▶ _Task item_
Search the data for "интеграции". Return each matching line.

(Records from a collection)
========================

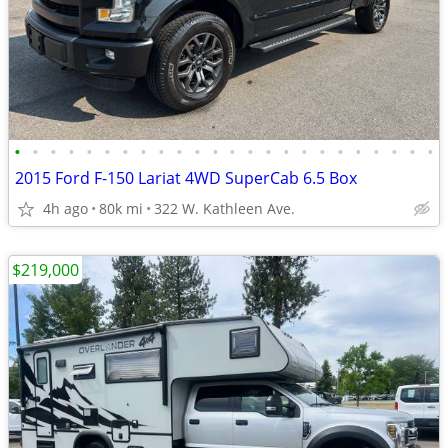
•
•
•
•
•
•
•
•
•
•
•
•
•
•
•
•
•
•
•
•
•
•
•
•
2015 Ford F-150 Lariat 4WD SuperCab 6.5 Box
4h ago
80k mi
322 W. Kathleen Ave.
$219,000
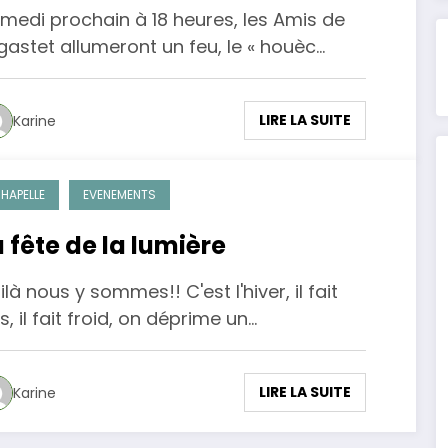
medi prochain à 18 heures, les Amis de
gastet allumeront un feu, le « houèc…
LIRE LA SUITE
Karine
HAPELLE
EVENEMENTS
a fête de la lumière
ilà nous y sommes!! C'est l'hiver, il fait
is, il fait froid, on déprime un…
LIRE LA SUITE
Karine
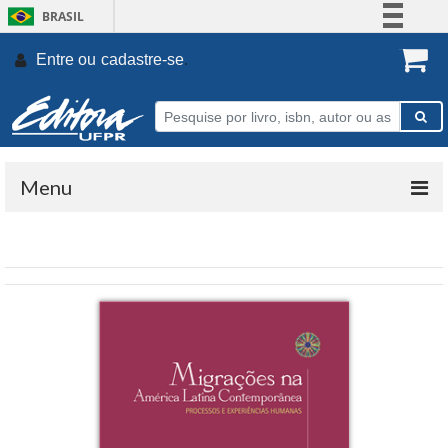
BRASIL
Simplifique!
Entre ou
cadastre-se
.
Comunica BR
Participe
Acesso à informação
Legislação
Menu
Canais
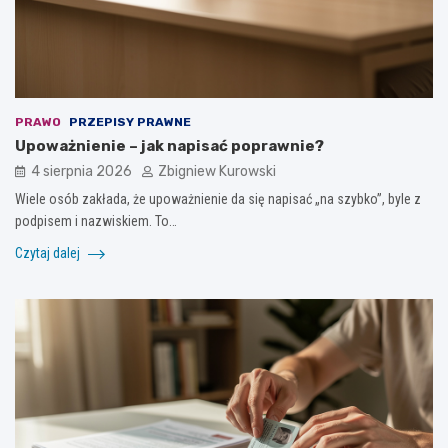
PRAWO
PRZEPISY PRAWNE
Upoważnienie – jak napisać poprawnie?
4 sierpnia 2026
Zbigniew Kurowski
Wiele osób zakłada, że upoważnienie da się napisać „na szybko”, byle z
podpisem i nazwiskiem. To…
Czytaj dalej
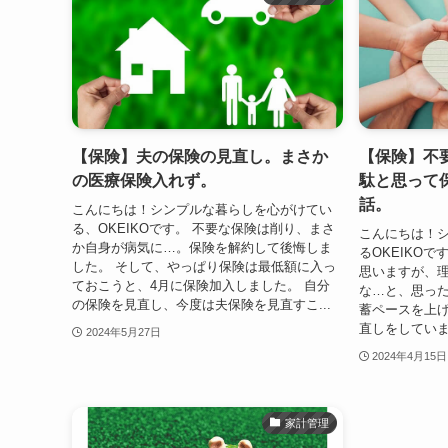
【保険】夫の保険の見直し。まさか
【保険】不
の医療保険入れず。
駄と思って
話。
こんにちは！シンプルな暮らしを心がけてい
る、OKEIKOです。 不要な保険は削り、まさ
こんにちは！
か自身が病気に…。保険を解約して後悔しま
るOKEIKO
した。 そして、やっぱり保険は最低額に入っ
思いますが、
ておこうと、4月に保険加入しました。 自分
な…と、思った
の保険を見直し、今度は夫保険を見直すこ...
蓄ペースを上
直しをしていま
2024年5月27日
2024年4月15日
家計管理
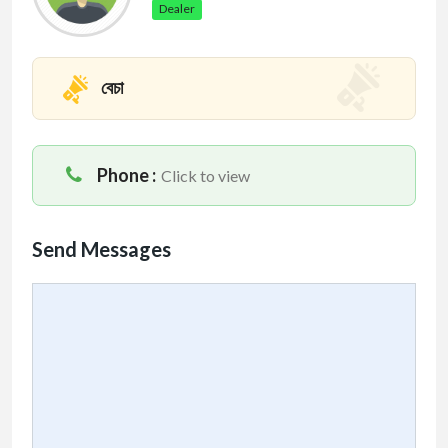
Dealer
বেচা
Phone :
Click to view
Send Messages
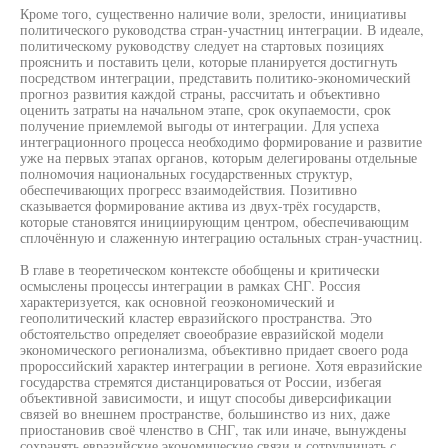
Кроме того, существенно наличие воли, зрелости, инициативы
политического руководства стран-участниц интеграции. В идеале,
политическому руководству следует на стартовых позициях
прояснить и поставить цели, которые планируется достигнуть
посредством интеграции, представить политико-экономический
прогноз развития каждой страны, рассчитать и объективно
оценить затраты на начальном этапе, срок окупаемости, срок
получение приемлемой выгоды от интеграции. Для успеха
интеграционного процесса необходимо формирование и развитие
уже на первых этапах органов, которым делегированы отдельные
полномочия национальных государственных структур,
обеспечивающих прогресс взаимодействия. Позитивно
сказывается формирование актива из двух-трёх государств,
которые становятся инициирующим центром, обеспечивающим
сплочённую и слаженную интеграцию остальных стран-участниц.
В главе в теоретическом контексте обобщены и критически
осмыслены процессы интеграции в рамках СНГ. Россия
характеризуется, как основной геоэкономический и
геополитический кластер евразийского пространства. Это
обстоятельство определяет своеобразие евразийской модели
экономического регионализма, объективно придает своего рода
пророссийский характер интеграции в регионе. Хотя евразийские
государства стремятся дистанцироваться от России, избегая
объективной зависимости, и ищут способы диверсификации
связей во внешнем пространстве, большинство из них, даже
приостановив своё членство в СНГ, так или иначе, вынуждены
сохранять евразийские экономические связи и сотрудничать с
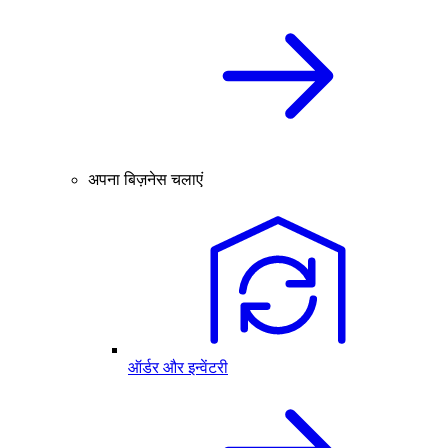
अपना बिज़नेस चलाएं
ऑर्डर और इन्वेंटरी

========================

▶ _Task output_
политического руководства стран-участниц интеграции. В идеале,
посредством интеграции, представить политико-экономический
получение приемлемой выгоды от интеграции. Для успеха
осмыслены процессы интеграции в рамках СНГ. Россия
пророссийский характер интеграции в регионе. Хотя евразийские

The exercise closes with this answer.